Kesa now expects to report a small full-year retail loss for Comet and cautioned overall group profits for the period to April 30 were set to come in at the lower end of market forecasts.
The poor performance in the UK was mirrored in Kesa's Italian, Turkish and Spanish operations, where it trades as Darty.
These markets saw like-for-like sales drop 8.8 per cent, leaving group sales down 4 per cent despite more resilient trading at Darty France.
The pre-Christmas snowfall in Britain, together with adverse weather in France, the Netherlands and Belgium during its key trading period knocked at least 2 per cent off sales, said Kesa.
Kesa said Comet was forced into heavy discounting amid an increasingly competitive market against rivals such as Currys owner Dixons Retail and Carphone Warehouse's Best Buy joint venture.
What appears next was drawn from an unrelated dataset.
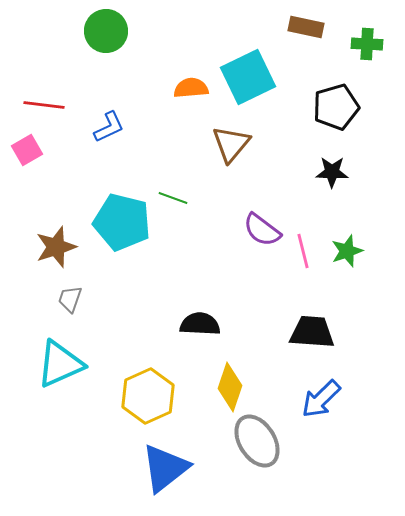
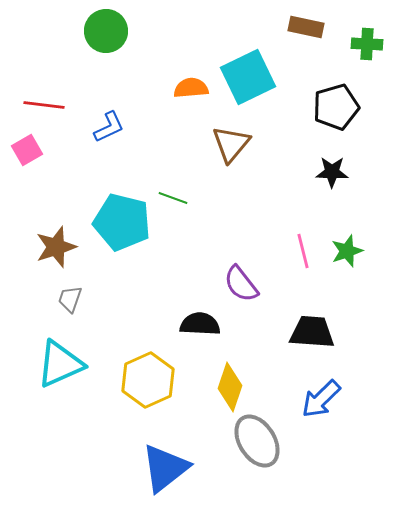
purple semicircle: moved 21 px left, 54 px down; rotated 15 degrees clockwise
yellow hexagon: moved 16 px up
This left Comet's profit margins down over the Christmas period, while the chain was also hampered by a slowdown in internet sales after the introduction of a new software platform in November. Online sales rose 3 per cent, against 8 per cent in the half-year.
Christmas was also difficult for other consumer electronics retailers, with Dixons issuing a similar alert over annual profits last week following a 4 per cent drop in UK and Ireland sales.
And Argos saw like-for-like sales drop 4.9 per cent in the Christmas quarter, according to parent Home Retail Group.
Singer Capital Markets said Kesa's trading blow implied a downgrade of around 10 per cent to 15 per cent - or 10 million euros (8.4 million) - off market forecasts.
The City had been expecting Kesa profits of between 98 million euros (82.5 million) to 119 million euros (100 million).
Retail experts at Investec Securities describing the Comet sales result as "horrible".
Kesa's interim results recently showed Comet was already under pressure before last month's challenging trading, with losses nearly trebling to 6.4 million euros (5.4 million).
It launched a three-year recovery plan for its 249-strong Comet chain last year that involved refitting stores, sharper pricing and changing its product mix to include more kitchen and beauty products and accessories.
The group today said it had put in place a "number of additional measures" to improve revenue and cut costs, such as ramping up customer service and expanding its online offering with a greater focus on its 'click and collect' offering.